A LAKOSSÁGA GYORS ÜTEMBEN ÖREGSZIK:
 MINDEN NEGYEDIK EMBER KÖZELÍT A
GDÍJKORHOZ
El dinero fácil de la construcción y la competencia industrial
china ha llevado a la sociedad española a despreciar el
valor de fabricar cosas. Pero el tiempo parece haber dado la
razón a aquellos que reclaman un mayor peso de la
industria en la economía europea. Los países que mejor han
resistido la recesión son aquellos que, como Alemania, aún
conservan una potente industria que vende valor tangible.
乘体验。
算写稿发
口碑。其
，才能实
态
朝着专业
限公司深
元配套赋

---

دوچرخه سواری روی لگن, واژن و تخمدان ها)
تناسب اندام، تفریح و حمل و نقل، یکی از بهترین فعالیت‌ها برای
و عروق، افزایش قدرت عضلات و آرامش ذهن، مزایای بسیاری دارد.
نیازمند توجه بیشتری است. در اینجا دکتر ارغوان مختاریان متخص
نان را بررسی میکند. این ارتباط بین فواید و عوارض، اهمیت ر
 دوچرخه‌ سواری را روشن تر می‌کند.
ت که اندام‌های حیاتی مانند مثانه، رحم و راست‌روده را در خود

- What the exercise asks -
Of the entries above, transcribe exactly those lines that fall between the line containing "نان را بررسی" and the line containing "ت که اندام‌های", together with those two lines.

- Output of the exercise -
نان را بررسی میکند. این ارتباط بین فواید و عوارض، اهمیت ر
 دوچرخه‌ سواری را روشن تر می‌کند.
ت که اندام‌های حیاتی مانند مثانه، رحم و راست‌روده را در خود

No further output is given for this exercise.